**WORK TO COMPLETE**
Every line below from the one with "De vez en cuando" through the one with "worden, gezond wil" is to be repeated exactly, with no picture among them.

ENTRIES SHOWN START

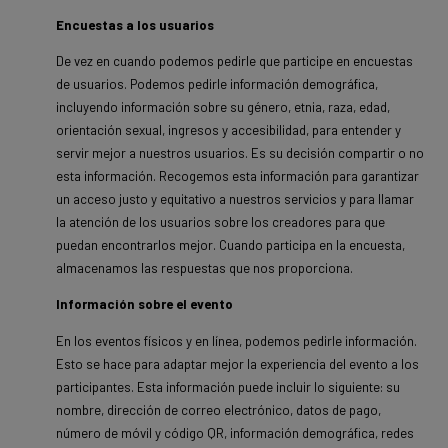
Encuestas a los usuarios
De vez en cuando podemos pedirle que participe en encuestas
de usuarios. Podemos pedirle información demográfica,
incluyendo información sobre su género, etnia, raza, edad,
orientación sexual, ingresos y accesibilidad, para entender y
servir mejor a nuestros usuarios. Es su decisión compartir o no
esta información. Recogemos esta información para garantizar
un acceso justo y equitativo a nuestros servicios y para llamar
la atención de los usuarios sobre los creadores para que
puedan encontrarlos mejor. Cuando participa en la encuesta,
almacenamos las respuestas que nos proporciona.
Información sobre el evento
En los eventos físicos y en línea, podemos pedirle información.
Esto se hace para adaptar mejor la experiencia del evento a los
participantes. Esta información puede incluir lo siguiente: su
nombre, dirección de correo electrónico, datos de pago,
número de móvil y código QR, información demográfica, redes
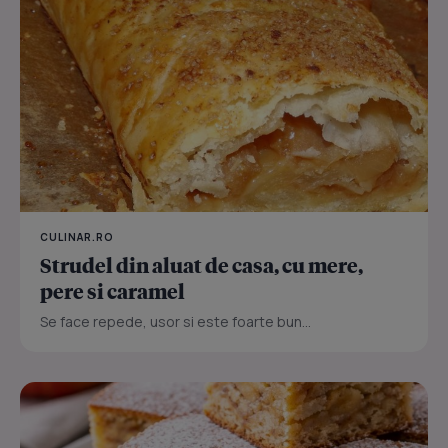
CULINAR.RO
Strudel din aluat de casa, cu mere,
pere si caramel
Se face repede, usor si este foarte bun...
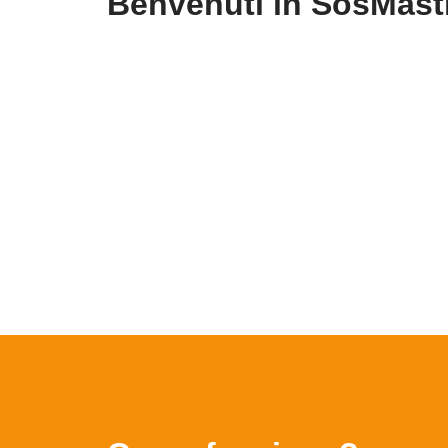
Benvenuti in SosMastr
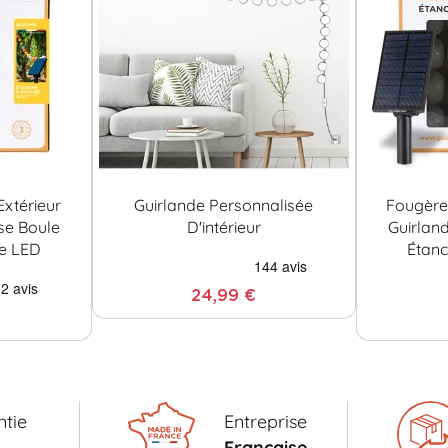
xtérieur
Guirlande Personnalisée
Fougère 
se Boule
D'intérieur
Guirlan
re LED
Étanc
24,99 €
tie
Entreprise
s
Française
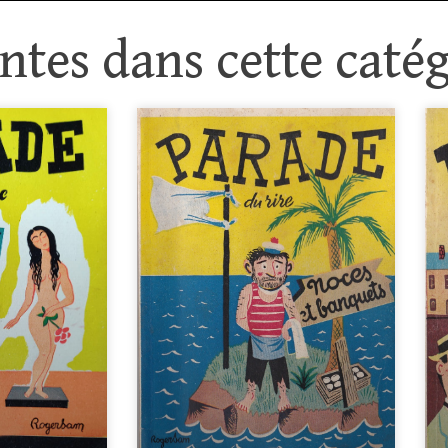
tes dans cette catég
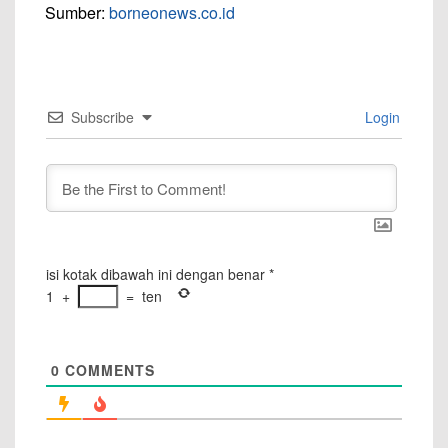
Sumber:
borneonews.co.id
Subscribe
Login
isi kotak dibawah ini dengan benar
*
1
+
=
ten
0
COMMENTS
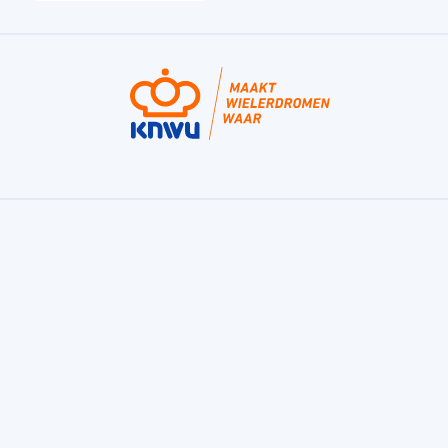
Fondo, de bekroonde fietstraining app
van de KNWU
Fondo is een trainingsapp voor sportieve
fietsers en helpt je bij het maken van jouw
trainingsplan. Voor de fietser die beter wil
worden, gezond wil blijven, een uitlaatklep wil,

ENTRIES SHOWN END
ENTRIES SHOWN START

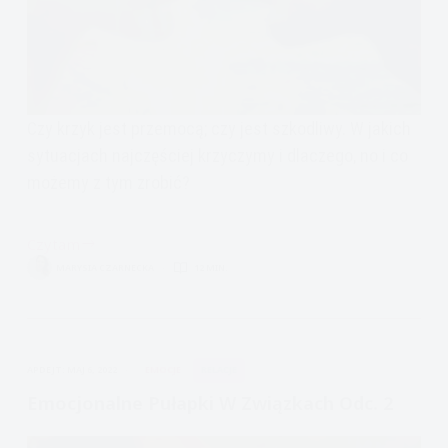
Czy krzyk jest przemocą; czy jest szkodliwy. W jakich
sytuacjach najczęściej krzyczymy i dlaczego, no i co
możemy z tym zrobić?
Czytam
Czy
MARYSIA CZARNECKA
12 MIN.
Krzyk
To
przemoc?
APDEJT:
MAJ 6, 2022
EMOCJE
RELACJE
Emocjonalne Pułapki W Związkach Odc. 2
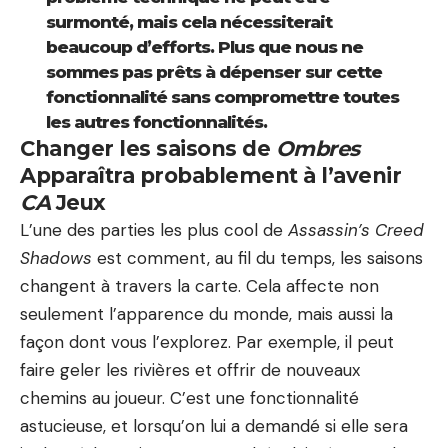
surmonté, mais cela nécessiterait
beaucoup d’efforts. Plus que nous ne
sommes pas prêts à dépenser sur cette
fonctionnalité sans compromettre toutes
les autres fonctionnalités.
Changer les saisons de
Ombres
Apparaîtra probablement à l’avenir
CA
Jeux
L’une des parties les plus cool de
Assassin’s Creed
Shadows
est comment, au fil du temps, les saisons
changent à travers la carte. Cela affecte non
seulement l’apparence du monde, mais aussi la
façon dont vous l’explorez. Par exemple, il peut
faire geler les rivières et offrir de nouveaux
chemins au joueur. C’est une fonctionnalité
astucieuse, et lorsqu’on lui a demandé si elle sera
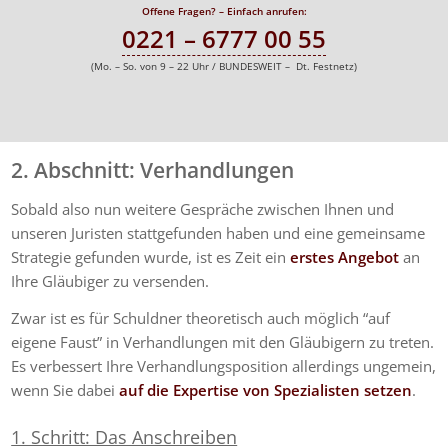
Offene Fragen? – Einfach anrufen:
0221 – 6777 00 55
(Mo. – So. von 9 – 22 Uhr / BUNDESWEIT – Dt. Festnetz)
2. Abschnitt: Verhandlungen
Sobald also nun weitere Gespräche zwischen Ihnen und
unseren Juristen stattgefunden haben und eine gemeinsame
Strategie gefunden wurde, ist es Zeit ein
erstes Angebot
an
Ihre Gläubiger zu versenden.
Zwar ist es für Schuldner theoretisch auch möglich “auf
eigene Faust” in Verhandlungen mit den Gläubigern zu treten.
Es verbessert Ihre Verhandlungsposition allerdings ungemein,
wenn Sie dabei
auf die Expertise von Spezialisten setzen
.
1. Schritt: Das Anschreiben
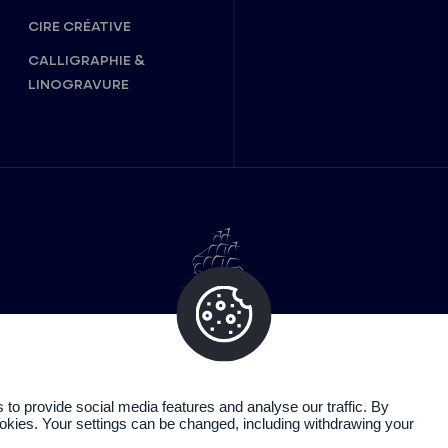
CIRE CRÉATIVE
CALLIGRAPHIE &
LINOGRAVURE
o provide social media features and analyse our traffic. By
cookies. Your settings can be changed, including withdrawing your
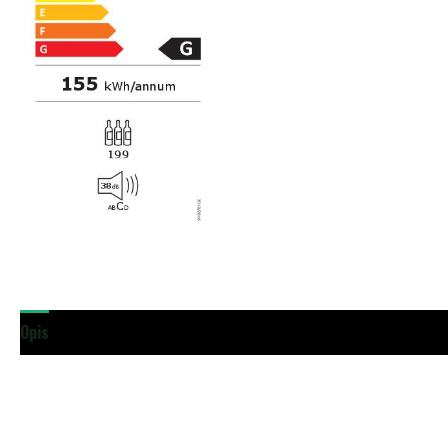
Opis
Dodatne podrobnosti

ENTRIES SHOWN END

**ANSWER TO THE EXERCISE**
De vez en cuando podemos pedirle que participe en encuestas
de usuarios. Podemos pedirle información demográfica,
incluyendo información sobre su género, etnia, raza, edad,
orientación sexual, ingresos y accesibilidad, para entender y
servir mejor a nuestros usuarios. Es su decisión compartir o no
esta información. Recogemos esta información para garantizar
un acceso justo y equitativo a nuestros servicios y para llamar
la atención de los usuarios sobre los creadores para que
puedan encontrarlos mejor. Cuando participa en la encuesta,
almacenamos las respuestas que nos proporciona.
Información sobre el evento
En los eventos físicos y en línea, podemos pedirle información.
Esto se hace para adaptar mejor la experiencia del evento a los
participantes. Esta información puede incluir lo siguiente: su
nombre, dirección de correo electrónico, datos de pago,
número de móvil y código QR, información demográfica, redes
CULINAR.RO
Strudel din aluat de casa, cu mere,
pere si caramel
Se face repede, usor si este foarte bun...
Benvenuti in SosMastr
xtérieur
Guirlande Personnalisée
Fougère 
se Boule
D'intérieur
Guirlan
re LED
Étanc
24,99 €
tie
Entreprise
s
Française
tes dans cette catég
Sumber:
borneonews.co.id
Subscribe
Login
isi kotak dibawah ini dengan benar
*
1
+
=
ten
0
COMMENTS
Fondo, de bekroonde fietstraining app
van de KNWU
Fondo is een trainingsapp voor sportieve
fietsers en helpt je bij het maken van jouw
trainingsplan. Voor de fietser die beter wil
worden, gezond wil blijven, een uitlaatklep wil,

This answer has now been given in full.